Record French debt burden adds to strain on public finances

PARIS (Reuters) - France's national debt hit a record high in the second quarter, data showed on Tuesday, underlining the country's struggle to rein in public finances a day before the 2015 budget is presented.

Topping two trillion euros (1.56 trillion pounds) for the first time, the national debt rose to 95.1 percent of annualised economic output in the second quarter from 94.0 percent in the first quarter, the official statistics agency INSEE said.

The news follows the latest moves by France to get its finances in order, with the government late on Monday announcing plans to cut health spending and pare family benefits.

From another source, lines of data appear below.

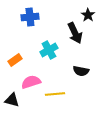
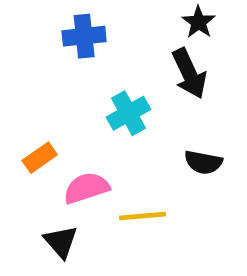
black star: (88, 15) -> (199, 22), moved
orange rectangle: (15, 60) -> (40, 158), moved
black triangle: (12, 100) -> (61, 242), moved, turned 35

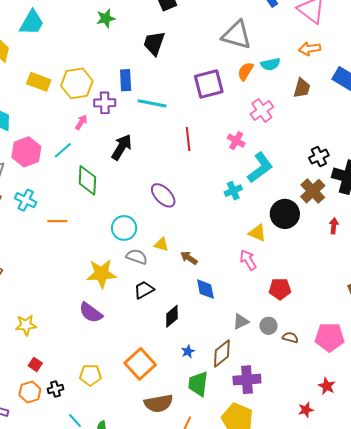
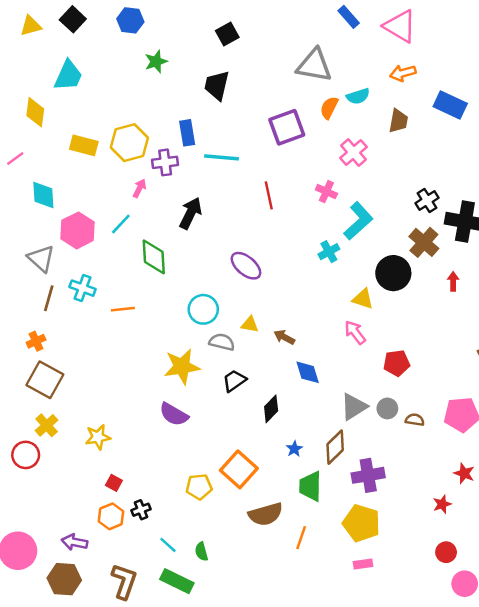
gray triangle: (241, 321) -> (354, 407), size x1.4
yellow pentagon: (90, 375) -> (199, 487), moved

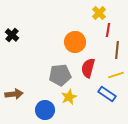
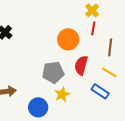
red line: (108, 30) -> (93, 28), moved
yellow line: (116, 75) -> (109, 72), turned 49

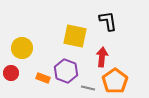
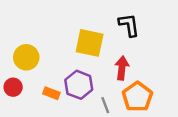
gray line: (88, 88) -> (105, 105), turned 56

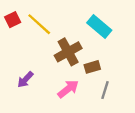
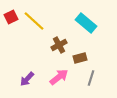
brown cross: (68, 52) -> (59, 45), size x0.7
purple arrow: (25, 80) -> (27, 79), moved

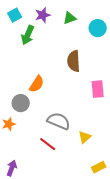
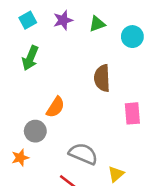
green arrow: (28, 35) -> (30, 58), moved

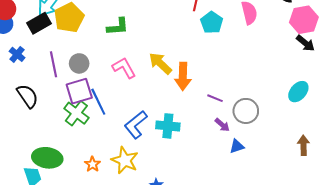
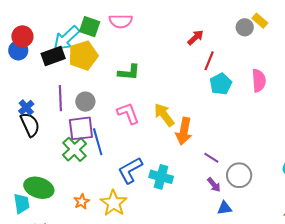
blue cross: (17, 54) -> (26, 108), moved

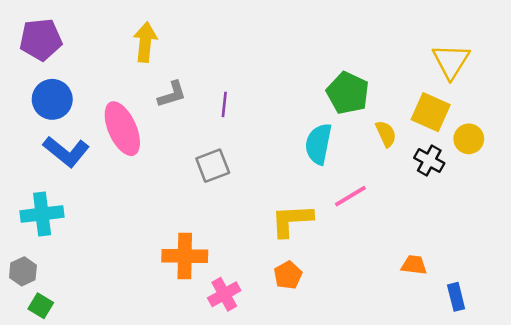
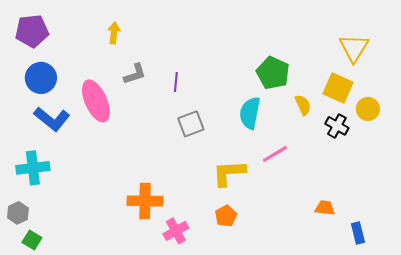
yellow arrow: (145, 42) -> (114, 33), size x0.7
gray square: (213, 166) -> (191, 124), moved

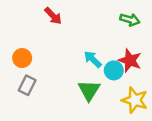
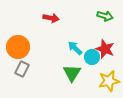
red arrow: (53, 16) -> (51, 18), moved, turned -35
orange circle: (22, 58) -> (18, 47), size x1.5
yellow star: (135, 100) -> (109, 81), turned -30

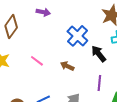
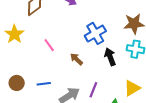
purple line: (99, 83) -> (93, 90), moved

The Socialist government will cut social security spending by 9.5 billion euros ($12.05 billion) next year, officials said, in an attempt to cut a welfare system deficit that is set to come in at a bigger-than-expected 11.7 billion euros in 2014.

That means the welfare and health systems make up more than half the 21 billion euros in overall budget savings the government aims to make in its 2015 budget.

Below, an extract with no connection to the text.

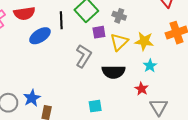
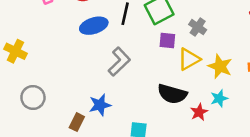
gray L-shape: (83, 56) -> (119, 62), moved
red star: (142, 89) -> (199, 112), moved
blue star: (32, 98) -> (100, 105), moved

Les Echos business daily reported in its Wednesday edition that public spending would decline by 0.4 percentage points next year to 56.1 of percent of gross domestic product, while the overall tax take would shrink by 0.1 percent.

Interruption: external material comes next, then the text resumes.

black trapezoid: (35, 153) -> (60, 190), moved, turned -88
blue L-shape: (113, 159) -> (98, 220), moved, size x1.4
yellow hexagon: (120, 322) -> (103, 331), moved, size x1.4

The government is looking to wring 3.2 billion euros from health spending alone, a tough pill to swallow in country that prizes its generous public health service.

A further 700 million euros in savings will be squeezed out of the budget for family benefits, which economists say has encouraged higher birth rates than many other European nations.

Eager to avoid outright budget austerity, the government is loathe to make unpopular cutbacks and has so far largely focused its belt-tightening instead on limiting public spending growth to the rate of inflation.

But cutting has increasingly become unavoidable as it tries to get the public accounts in order and in the face of weaker-than-expected tax receipts and near-zero inflation.

The government is likely to revise up the nation's debt burden in the 2015 budget after it acknowledged earlier this month that its public deficit would be bigger than expected.

It had previously hoped to cap the public debt at 95.6 percent of GDP this year and keep it at that level next year, but the figure could keep rising to hit 100 percent as soon as 2015 following the deficit revision, according to Reuters calculations.

The government said earlier this month that it would not cut its public deficit as fast as it had promised its EU partners, blaming weak growth and low inflation.

It now does not expect the deficit to fall in line with an EU-agreed limit of 3 percent of economic output until 2017, instead of 2015 as previously planned.